As Sancho Panza might have put it: whether the bear hits the drunk or the drunk hits the bear, it’s going to be bad for the drunk.
The alcohol should dull the pain.
Scott wrote: “Maybe drunk driving will be different. Different in the sense that we won’t be fooled again. Even if the New York Times and Chief Justice Roberts have already raised their glasses in a toast.”
You know Scott, a big part of what I love about you is your optimism. You truly believe that slippery slopes can be conquered by conceptual ledges, and that the courts, legislatures and the people in general will eventually stop the inexorable march toward total government control.
I just wish I could believe it.
I dunno. Maybe somebody is having me on, but I read that as the equivalent of and maybe I’ll get a pony!. Except that Scott could, if he’d like, probably get a pony.
Then again, I have such a keen eye for irony that I often spot it when it’s not even there.
You’re both right. I’d be loopy to think that one day, we’ll all snap out of it, figure it out and everything will be hunky-dory.
On the other hand, it’s just too easy to be cynical, but then there would be no point to any of this. You gotta hang on to something.
Yeah, but how is the bear going to get the cork out?
Daniel, I think you’ve hit on something here. I’m ashamed to say I never thought of it myself, but it makes perfect sense. All other victims are to blame, to some degree or another, for the reasons you point out. But you can’t be to blame for just driving your car on the road.
So the victims of drunk drivers are absolutely “pure” victims, and that’s what makes drunk driving “different”. It’s not the conduct of the offender, but the size and quality of the potential victim pool.
Put another way, the drunk driving crusades are part and parcel of the increasing voice of victims in the criminal justice system.
I’m not saying I like any of this. I don’t. But I think Daniel may have nailed this one, as far as explaining things goes.
Well, that’s certainly the perception that MADD is selling and they hope everyone is buying in their quest to make it “different”. But is that reality, or the marketing image?

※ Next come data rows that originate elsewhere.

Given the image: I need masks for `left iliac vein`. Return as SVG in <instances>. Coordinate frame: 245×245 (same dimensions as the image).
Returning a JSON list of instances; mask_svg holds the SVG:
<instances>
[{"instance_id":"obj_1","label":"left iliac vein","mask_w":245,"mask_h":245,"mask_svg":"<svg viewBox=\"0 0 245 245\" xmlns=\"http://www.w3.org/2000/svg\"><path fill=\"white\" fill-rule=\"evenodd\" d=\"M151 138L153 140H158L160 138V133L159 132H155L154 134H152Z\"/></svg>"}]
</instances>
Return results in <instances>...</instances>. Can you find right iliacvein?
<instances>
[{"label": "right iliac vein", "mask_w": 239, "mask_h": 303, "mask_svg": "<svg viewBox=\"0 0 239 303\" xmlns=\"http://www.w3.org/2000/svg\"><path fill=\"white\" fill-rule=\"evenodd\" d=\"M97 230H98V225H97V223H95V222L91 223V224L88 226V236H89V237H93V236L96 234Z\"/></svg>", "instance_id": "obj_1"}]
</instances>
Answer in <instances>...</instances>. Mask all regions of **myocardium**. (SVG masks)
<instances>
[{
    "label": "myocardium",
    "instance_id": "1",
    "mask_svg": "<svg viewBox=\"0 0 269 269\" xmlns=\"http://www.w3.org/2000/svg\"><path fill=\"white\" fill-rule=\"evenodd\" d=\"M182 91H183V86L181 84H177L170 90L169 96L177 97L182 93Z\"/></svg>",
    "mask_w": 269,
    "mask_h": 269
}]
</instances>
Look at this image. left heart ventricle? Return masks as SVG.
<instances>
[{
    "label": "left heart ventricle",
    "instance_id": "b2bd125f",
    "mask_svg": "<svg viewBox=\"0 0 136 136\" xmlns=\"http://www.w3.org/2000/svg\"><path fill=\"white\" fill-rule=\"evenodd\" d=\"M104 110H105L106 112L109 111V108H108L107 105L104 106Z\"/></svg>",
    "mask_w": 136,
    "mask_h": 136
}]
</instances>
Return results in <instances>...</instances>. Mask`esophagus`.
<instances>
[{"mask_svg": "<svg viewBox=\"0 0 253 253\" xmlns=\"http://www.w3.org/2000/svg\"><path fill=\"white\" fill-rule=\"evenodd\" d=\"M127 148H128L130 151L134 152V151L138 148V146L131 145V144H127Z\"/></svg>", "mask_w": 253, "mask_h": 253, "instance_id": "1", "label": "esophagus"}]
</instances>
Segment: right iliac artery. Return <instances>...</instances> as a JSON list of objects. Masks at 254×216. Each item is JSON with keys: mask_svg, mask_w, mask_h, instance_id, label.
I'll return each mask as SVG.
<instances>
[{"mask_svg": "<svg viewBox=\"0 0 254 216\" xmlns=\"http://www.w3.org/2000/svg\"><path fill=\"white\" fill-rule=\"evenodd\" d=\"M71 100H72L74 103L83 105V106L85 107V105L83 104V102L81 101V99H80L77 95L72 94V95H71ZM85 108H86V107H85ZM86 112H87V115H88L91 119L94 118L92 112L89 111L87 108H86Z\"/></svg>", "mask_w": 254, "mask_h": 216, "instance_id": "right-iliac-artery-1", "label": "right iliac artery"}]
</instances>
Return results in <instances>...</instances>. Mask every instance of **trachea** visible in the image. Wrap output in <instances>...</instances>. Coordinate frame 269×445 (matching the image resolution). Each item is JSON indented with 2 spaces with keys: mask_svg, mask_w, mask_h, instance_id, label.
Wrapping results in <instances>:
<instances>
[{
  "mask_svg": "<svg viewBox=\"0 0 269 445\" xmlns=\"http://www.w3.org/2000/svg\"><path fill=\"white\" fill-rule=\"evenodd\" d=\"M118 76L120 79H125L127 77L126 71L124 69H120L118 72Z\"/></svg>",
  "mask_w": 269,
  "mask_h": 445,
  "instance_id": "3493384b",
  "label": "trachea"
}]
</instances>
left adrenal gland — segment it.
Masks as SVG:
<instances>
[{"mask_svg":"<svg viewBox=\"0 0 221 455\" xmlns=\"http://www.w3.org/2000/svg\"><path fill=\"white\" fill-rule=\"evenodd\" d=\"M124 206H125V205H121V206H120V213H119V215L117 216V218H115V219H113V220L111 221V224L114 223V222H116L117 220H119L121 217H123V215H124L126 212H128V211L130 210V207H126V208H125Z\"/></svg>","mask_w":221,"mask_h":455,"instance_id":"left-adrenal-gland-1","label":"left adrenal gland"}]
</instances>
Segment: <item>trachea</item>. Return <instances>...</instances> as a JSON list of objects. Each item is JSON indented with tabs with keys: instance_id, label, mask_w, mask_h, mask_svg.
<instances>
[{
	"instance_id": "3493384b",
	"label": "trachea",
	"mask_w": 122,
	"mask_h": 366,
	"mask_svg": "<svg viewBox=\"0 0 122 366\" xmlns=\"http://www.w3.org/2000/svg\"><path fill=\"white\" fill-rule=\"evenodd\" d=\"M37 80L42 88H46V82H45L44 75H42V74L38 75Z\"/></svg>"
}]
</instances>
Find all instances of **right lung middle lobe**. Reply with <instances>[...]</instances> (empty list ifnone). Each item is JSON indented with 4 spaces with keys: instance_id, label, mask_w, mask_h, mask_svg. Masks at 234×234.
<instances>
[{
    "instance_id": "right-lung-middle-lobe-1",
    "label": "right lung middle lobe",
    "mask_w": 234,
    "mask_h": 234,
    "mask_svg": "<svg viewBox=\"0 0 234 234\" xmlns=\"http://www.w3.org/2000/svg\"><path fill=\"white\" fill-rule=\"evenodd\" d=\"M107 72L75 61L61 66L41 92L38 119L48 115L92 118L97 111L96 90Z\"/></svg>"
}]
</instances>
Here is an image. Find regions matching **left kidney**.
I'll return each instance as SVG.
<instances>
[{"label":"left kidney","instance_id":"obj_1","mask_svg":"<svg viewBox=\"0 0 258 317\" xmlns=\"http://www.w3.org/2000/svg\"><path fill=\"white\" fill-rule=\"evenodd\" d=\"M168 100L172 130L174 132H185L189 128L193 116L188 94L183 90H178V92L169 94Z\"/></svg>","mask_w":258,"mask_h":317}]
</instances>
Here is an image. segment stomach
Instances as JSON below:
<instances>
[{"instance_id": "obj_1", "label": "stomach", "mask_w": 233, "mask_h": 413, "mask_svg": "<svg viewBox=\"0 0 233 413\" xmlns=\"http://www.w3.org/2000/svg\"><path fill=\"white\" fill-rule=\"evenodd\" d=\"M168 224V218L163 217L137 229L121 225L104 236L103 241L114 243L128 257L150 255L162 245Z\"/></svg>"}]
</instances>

Mileage varies. I definitely feel too impaired to drive after a couple of small beers — although I’m sure I’m not near .08. By about four, I feel sharp as a tack, and am more than mildly confident that the two additional beers did nothing to improve my reflexes. At .08, I’m sure I have no business driving, although I’d love to try one of those tests that the cops sometimes do, where volunteers get to drink and then drive on a test track, and see if I’ve actually turned into Dr. Johnny Fever.
Might I suggest you try this test, and please, PLEASE, videotape it for us.

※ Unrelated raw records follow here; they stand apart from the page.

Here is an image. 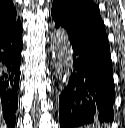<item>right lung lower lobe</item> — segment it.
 <instances>
[{"instance_id":"obj_1","label":"right lung lower lobe","mask_w":125,"mask_h":128,"mask_svg":"<svg viewBox=\"0 0 125 128\" xmlns=\"http://www.w3.org/2000/svg\"><path fill=\"white\" fill-rule=\"evenodd\" d=\"M22 47L21 23L0 33V104L8 128L15 126Z\"/></svg>"}]
</instances>
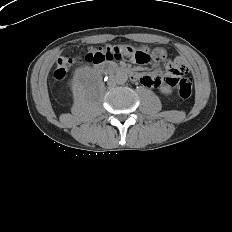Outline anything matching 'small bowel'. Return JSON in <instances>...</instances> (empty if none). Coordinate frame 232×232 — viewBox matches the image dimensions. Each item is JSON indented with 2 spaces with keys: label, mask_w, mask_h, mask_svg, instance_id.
Masks as SVG:
<instances>
[{
  "label": "small bowel",
  "mask_w": 232,
  "mask_h": 232,
  "mask_svg": "<svg viewBox=\"0 0 232 232\" xmlns=\"http://www.w3.org/2000/svg\"><path fill=\"white\" fill-rule=\"evenodd\" d=\"M174 66L179 69H186L185 63L181 58H176L174 61ZM169 77V73L167 74V78ZM141 83L146 87H156L161 84L162 79L157 73L152 74H144L140 78Z\"/></svg>",
  "instance_id": "c3829d8e"
}]
</instances>
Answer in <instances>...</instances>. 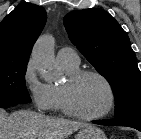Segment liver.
I'll return each instance as SVG.
<instances>
[{"instance_id":"obj_1","label":"liver","mask_w":141,"mask_h":139,"mask_svg":"<svg viewBox=\"0 0 141 139\" xmlns=\"http://www.w3.org/2000/svg\"><path fill=\"white\" fill-rule=\"evenodd\" d=\"M88 126L65 118L45 116L30 110L8 114L0 109V139H66Z\"/></svg>"}]
</instances>
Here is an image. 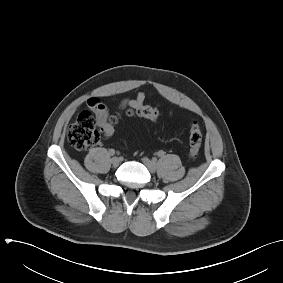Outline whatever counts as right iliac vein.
<instances>
[{"label": "right iliac vein", "instance_id": "obj_1", "mask_svg": "<svg viewBox=\"0 0 283 283\" xmlns=\"http://www.w3.org/2000/svg\"><path fill=\"white\" fill-rule=\"evenodd\" d=\"M111 163H112V166H113V167H118L119 164H120V159H119L118 157H113V158L111 159Z\"/></svg>", "mask_w": 283, "mask_h": 283}]
</instances>
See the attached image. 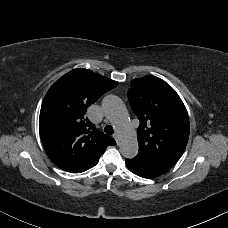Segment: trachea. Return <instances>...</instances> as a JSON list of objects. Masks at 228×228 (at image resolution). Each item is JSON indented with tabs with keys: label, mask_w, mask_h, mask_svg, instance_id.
<instances>
[{
	"label": "trachea",
	"mask_w": 228,
	"mask_h": 228,
	"mask_svg": "<svg viewBox=\"0 0 228 228\" xmlns=\"http://www.w3.org/2000/svg\"><path fill=\"white\" fill-rule=\"evenodd\" d=\"M104 132L108 135H112L114 133L113 127L111 125H106L104 128Z\"/></svg>",
	"instance_id": "trachea-1"
}]
</instances>
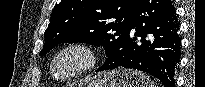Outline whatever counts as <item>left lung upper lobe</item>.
Masks as SVG:
<instances>
[{"label":"left lung upper lobe","mask_w":205,"mask_h":87,"mask_svg":"<svg viewBox=\"0 0 205 87\" xmlns=\"http://www.w3.org/2000/svg\"><path fill=\"white\" fill-rule=\"evenodd\" d=\"M138 1L61 0L52 11L40 55L60 43L80 42L105 46L106 64L122 49Z\"/></svg>","instance_id":"1"}]
</instances>
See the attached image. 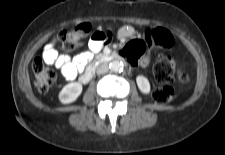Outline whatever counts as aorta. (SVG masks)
<instances>
[{
    "mask_svg": "<svg viewBox=\"0 0 225 155\" xmlns=\"http://www.w3.org/2000/svg\"><path fill=\"white\" fill-rule=\"evenodd\" d=\"M109 68L113 72H122L124 68V64L121 61L115 60L110 62Z\"/></svg>",
    "mask_w": 225,
    "mask_h": 155,
    "instance_id": "aorta-1",
    "label": "aorta"
}]
</instances>
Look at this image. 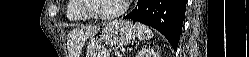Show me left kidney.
I'll return each mask as SVG.
<instances>
[{"label": "left kidney", "mask_w": 249, "mask_h": 57, "mask_svg": "<svg viewBox=\"0 0 249 57\" xmlns=\"http://www.w3.org/2000/svg\"><path fill=\"white\" fill-rule=\"evenodd\" d=\"M136 57H160L159 53L150 47H145L139 51Z\"/></svg>", "instance_id": "obj_1"}]
</instances>
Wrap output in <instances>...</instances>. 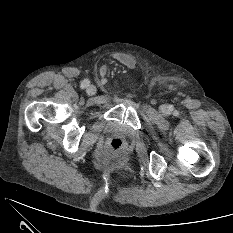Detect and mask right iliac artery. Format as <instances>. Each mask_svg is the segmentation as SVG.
Listing matches in <instances>:
<instances>
[{
	"mask_svg": "<svg viewBox=\"0 0 233 233\" xmlns=\"http://www.w3.org/2000/svg\"><path fill=\"white\" fill-rule=\"evenodd\" d=\"M89 83H90L89 80L85 79V80L82 81L80 87L82 89H84V88H86L89 85Z\"/></svg>",
	"mask_w": 233,
	"mask_h": 233,
	"instance_id": "82829eb1",
	"label": "right iliac artery"
}]
</instances>
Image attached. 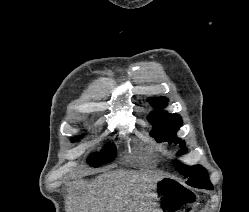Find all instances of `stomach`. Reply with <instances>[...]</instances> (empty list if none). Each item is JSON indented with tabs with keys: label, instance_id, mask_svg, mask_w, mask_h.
Wrapping results in <instances>:
<instances>
[{
	"label": "stomach",
	"instance_id": "0dacf381",
	"mask_svg": "<svg viewBox=\"0 0 249 212\" xmlns=\"http://www.w3.org/2000/svg\"><path fill=\"white\" fill-rule=\"evenodd\" d=\"M155 192L160 212H187L188 206H198L197 194L173 178L158 180Z\"/></svg>",
	"mask_w": 249,
	"mask_h": 212
}]
</instances>
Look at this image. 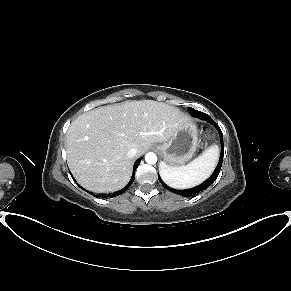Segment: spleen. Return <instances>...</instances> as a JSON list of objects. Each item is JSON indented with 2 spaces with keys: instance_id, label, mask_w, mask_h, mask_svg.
I'll list each match as a JSON object with an SVG mask.
<instances>
[{
  "instance_id": "spleen-1",
  "label": "spleen",
  "mask_w": 291,
  "mask_h": 291,
  "mask_svg": "<svg viewBox=\"0 0 291 291\" xmlns=\"http://www.w3.org/2000/svg\"><path fill=\"white\" fill-rule=\"evenodd\" d=\"M217 160L218 147L214 145L187 165L170 167L165 163H161L159 167L160 176L172 188H192L211 175Z\"/></svg>"
}]
</instances>
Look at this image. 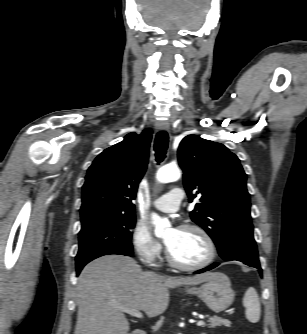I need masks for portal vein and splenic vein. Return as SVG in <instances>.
<instances>
[{
	"mask_svg": "<svg viewBox=\"0 0 307 334\" xmlns=\"http://www.w3.org/2000/svg\"><path fill=\"white\" fill-rule=\"evenodd\" d=\"M119 310H121L122 312L128 313L133 317H136L139 319L143 318V314L139 310L124 308V307H119ZM203 324H204L203 320H200L197 322V326H202Z\"/></svg>",
	"mask_w": 307,
	"mask_h": 334,
	"instance_id": "1",
	"label": "portal vein and splenic vein"
}]
</instances>
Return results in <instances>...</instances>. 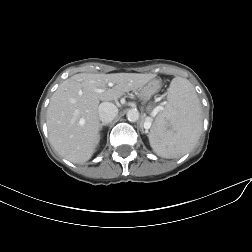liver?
<instances>
[{"mask_svg":"<svg viewBox=\"0 0 252 252\" xmlns=\"http://www.w3.org/2000/svg\"><path fill=\"white\" fill-rule=\"evenodd\" d=\"M152 78L151 74L137 73H81L62 82L47 109L53 148L72 163L87 162L99 142L100 101H116L125 92L142 88Z\"/></svg>","mask_w":252,"mask_h":252,"instance_id":"6515ba94","label":"liver"}]
</instances>
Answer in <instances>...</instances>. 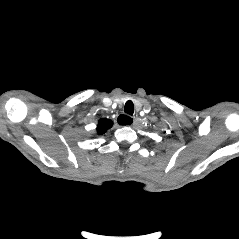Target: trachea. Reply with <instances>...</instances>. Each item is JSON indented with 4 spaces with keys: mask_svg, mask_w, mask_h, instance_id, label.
<instances>
[{
    "mask_svg": "<svg viewBox=\"0 0 239 239\" xmlns=\"http://www.w3.org/2000/svg\"><path fill=\"white\" fill-rule=\"evenodd\" d=\"M124 112L129 114V115H133L134 113V104L131 100H128L125 104V108H124Z\"/></svg>",
    "mask_w": 239,
    "mask_h": 239,
    "instance_id": "obj_1",
    "label": "trachea"
}]
</instances>
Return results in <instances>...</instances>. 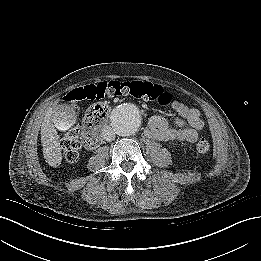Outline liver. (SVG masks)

The booking deputies at our jail will release about 10% of the people charged with DUI after booking because they are not that drunk. OTOH they seldom will release a person arrested for public intoxication and then only to the custody to a sober relative or friend.
The clinical results are that hand-eye coordination is impaired at a lower BAC than the level associated with obnoxious behavior. The clinical results have to be treated separately for naive, social and heavy drinkers and they are not very reproducible.
I think that the low BAC level for DUI was set low because of the clinical results for naive drinkers.